Excerpts from a dataset
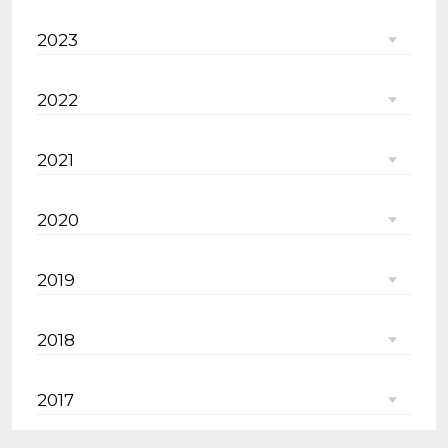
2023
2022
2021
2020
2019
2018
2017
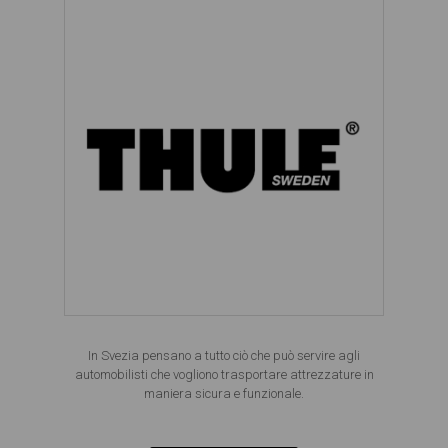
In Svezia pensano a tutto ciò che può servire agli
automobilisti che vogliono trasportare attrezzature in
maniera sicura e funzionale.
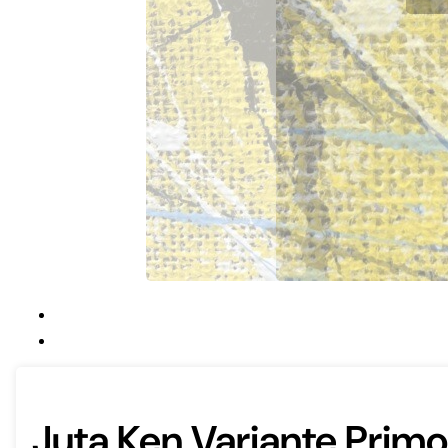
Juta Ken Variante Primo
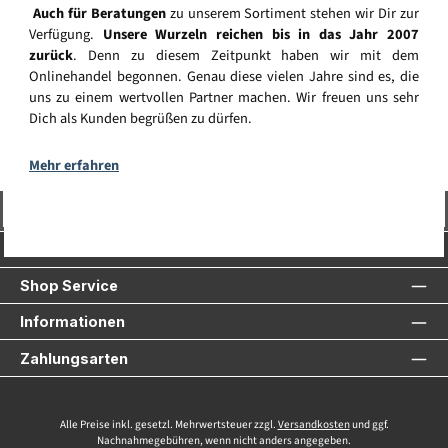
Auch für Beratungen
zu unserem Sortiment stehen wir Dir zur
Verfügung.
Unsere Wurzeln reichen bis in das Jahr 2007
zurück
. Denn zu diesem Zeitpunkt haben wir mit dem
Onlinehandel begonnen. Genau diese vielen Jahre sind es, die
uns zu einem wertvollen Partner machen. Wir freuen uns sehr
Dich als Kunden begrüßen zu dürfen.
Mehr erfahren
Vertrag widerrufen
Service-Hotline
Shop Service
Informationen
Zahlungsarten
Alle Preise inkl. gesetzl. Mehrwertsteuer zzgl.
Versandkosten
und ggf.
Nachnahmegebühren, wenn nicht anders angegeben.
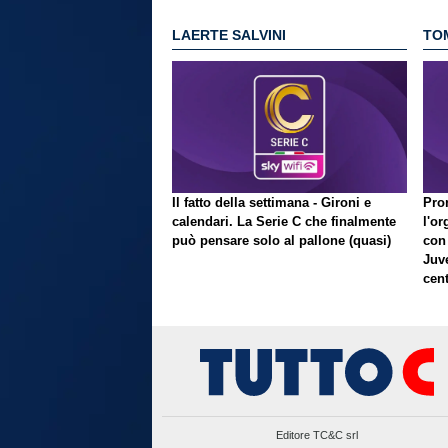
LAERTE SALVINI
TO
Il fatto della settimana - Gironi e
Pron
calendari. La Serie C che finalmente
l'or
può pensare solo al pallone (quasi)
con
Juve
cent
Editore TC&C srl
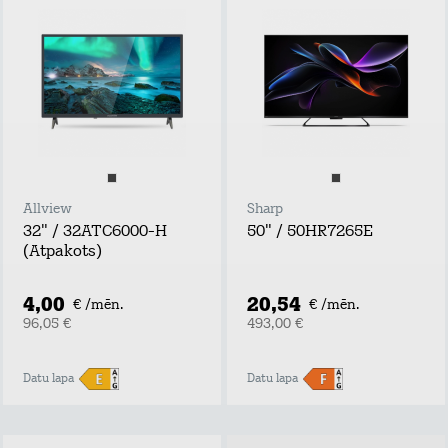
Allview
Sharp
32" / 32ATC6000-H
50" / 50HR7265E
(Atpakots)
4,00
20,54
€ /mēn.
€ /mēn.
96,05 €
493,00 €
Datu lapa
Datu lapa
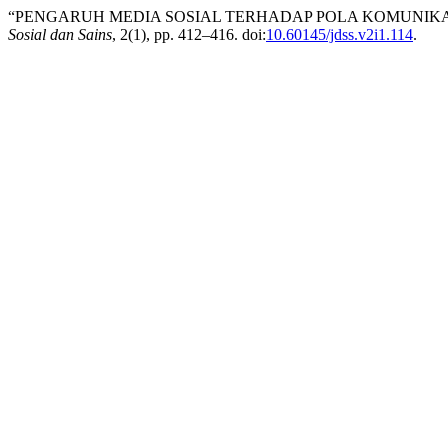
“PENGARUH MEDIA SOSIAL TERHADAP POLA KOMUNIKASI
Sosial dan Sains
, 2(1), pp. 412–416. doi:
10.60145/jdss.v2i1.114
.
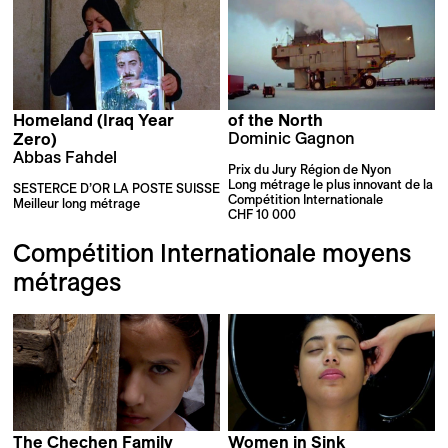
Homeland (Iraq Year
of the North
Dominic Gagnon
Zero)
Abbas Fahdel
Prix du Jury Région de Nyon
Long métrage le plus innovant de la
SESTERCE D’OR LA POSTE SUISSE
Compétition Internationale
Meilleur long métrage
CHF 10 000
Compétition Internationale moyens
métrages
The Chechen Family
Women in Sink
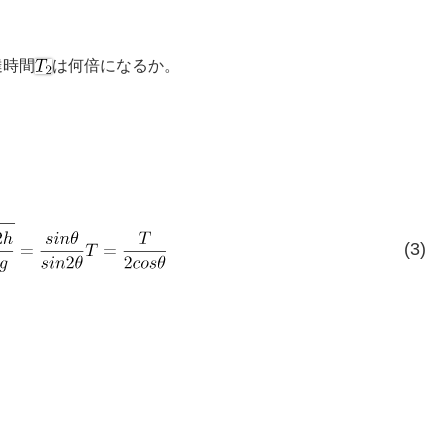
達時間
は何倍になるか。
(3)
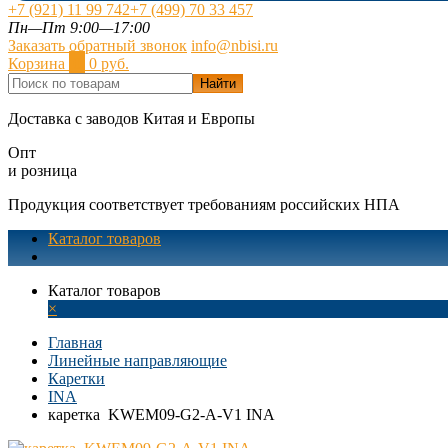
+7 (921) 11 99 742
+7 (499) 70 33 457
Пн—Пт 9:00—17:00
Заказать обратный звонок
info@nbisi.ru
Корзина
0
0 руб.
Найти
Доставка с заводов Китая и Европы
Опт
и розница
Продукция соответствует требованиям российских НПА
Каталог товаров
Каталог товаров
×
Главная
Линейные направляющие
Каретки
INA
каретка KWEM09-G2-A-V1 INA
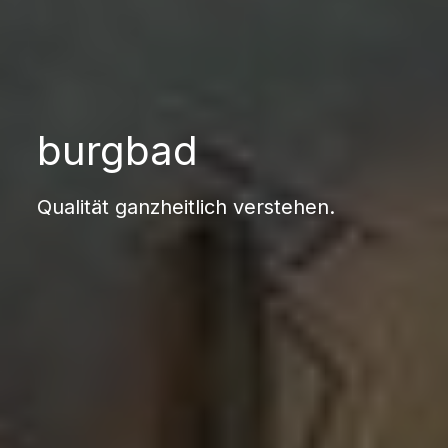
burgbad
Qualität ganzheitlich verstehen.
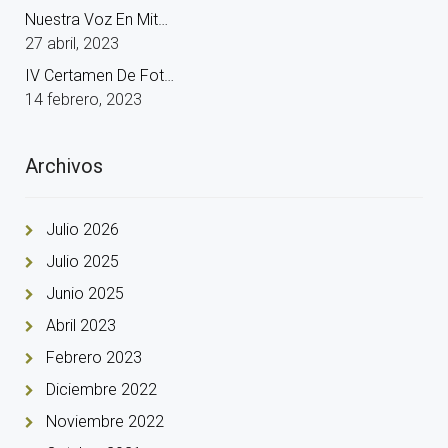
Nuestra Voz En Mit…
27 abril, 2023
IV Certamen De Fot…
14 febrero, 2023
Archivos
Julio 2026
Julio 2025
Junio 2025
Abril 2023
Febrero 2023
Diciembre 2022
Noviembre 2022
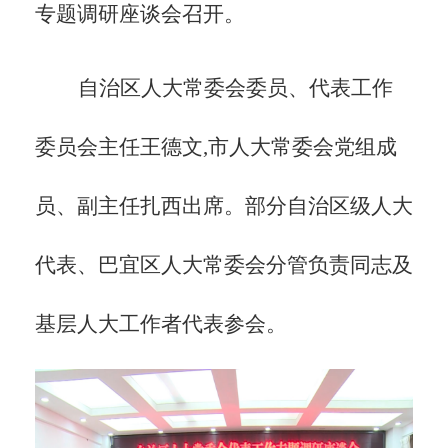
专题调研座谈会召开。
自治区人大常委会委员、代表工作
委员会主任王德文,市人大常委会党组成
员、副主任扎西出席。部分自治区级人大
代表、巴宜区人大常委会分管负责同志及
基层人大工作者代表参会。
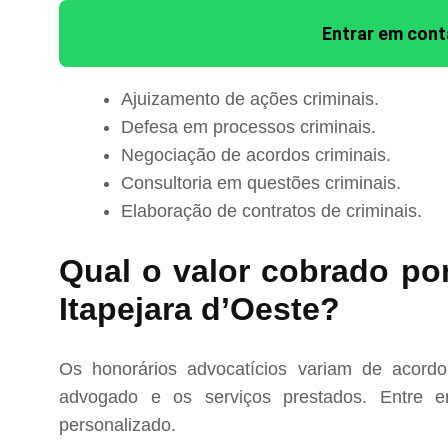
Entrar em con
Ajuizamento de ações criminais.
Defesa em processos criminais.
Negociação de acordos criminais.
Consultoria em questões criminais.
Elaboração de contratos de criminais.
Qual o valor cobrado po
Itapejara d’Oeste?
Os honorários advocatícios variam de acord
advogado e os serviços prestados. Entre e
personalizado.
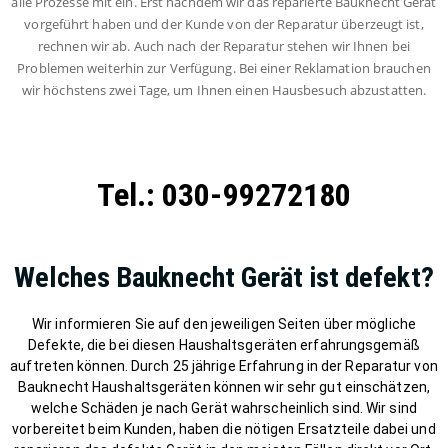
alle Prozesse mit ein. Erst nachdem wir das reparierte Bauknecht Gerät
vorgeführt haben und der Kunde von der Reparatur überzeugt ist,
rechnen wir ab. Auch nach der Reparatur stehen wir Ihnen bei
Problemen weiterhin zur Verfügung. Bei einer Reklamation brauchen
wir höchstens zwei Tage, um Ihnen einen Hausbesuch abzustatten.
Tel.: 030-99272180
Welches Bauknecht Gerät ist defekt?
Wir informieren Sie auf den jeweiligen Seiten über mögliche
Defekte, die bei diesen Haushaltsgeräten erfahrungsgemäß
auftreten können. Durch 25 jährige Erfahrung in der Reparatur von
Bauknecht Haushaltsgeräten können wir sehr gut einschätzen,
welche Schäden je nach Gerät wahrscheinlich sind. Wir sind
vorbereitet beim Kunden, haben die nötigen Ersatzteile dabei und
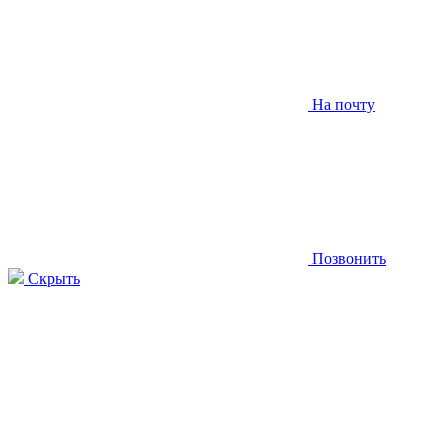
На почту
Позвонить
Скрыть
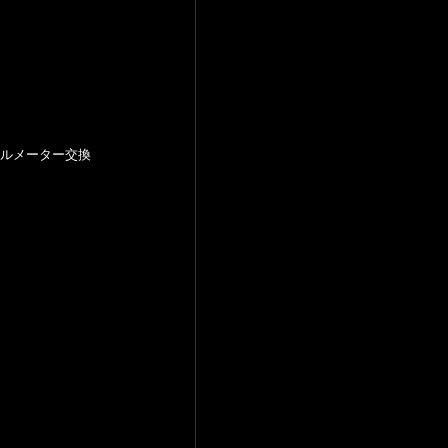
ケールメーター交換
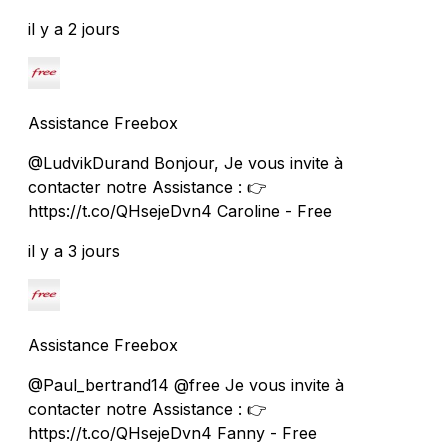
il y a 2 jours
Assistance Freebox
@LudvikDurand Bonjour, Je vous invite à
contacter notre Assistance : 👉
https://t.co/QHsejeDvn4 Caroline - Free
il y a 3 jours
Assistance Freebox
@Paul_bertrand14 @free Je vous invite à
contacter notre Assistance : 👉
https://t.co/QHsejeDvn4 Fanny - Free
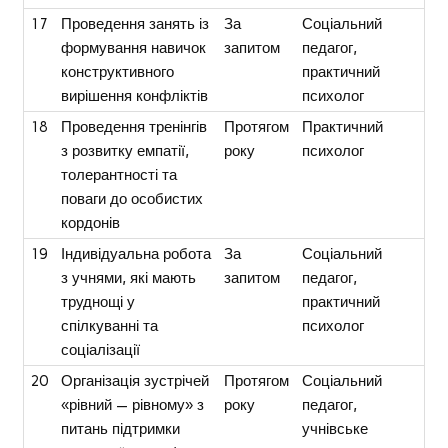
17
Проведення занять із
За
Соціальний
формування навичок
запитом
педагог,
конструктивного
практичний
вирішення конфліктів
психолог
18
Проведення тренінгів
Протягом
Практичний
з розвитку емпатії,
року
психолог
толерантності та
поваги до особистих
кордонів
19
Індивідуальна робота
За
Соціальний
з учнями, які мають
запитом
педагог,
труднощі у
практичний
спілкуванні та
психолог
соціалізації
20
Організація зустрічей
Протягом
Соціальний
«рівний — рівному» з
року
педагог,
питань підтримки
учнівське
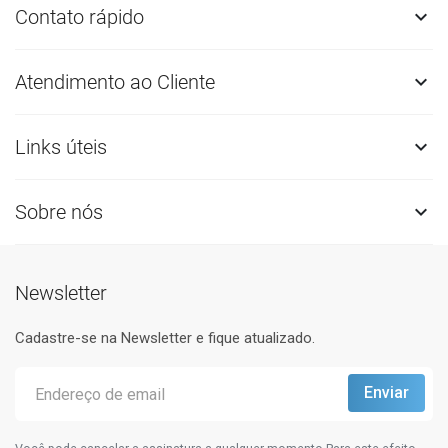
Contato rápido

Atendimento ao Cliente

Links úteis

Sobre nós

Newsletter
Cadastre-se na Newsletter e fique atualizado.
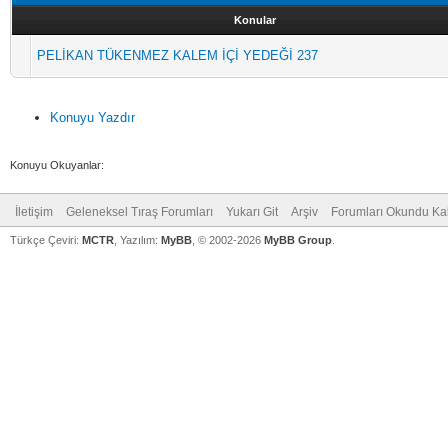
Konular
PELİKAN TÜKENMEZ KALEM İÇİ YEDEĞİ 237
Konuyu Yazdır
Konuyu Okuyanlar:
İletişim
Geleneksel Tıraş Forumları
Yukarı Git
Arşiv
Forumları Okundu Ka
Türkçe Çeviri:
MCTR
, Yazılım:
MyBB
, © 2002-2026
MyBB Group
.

Task prompt
Each line above that has the word "Internationale" should be copied.

Solution to this task
Compétition Internationale
Compétition Internationale moyens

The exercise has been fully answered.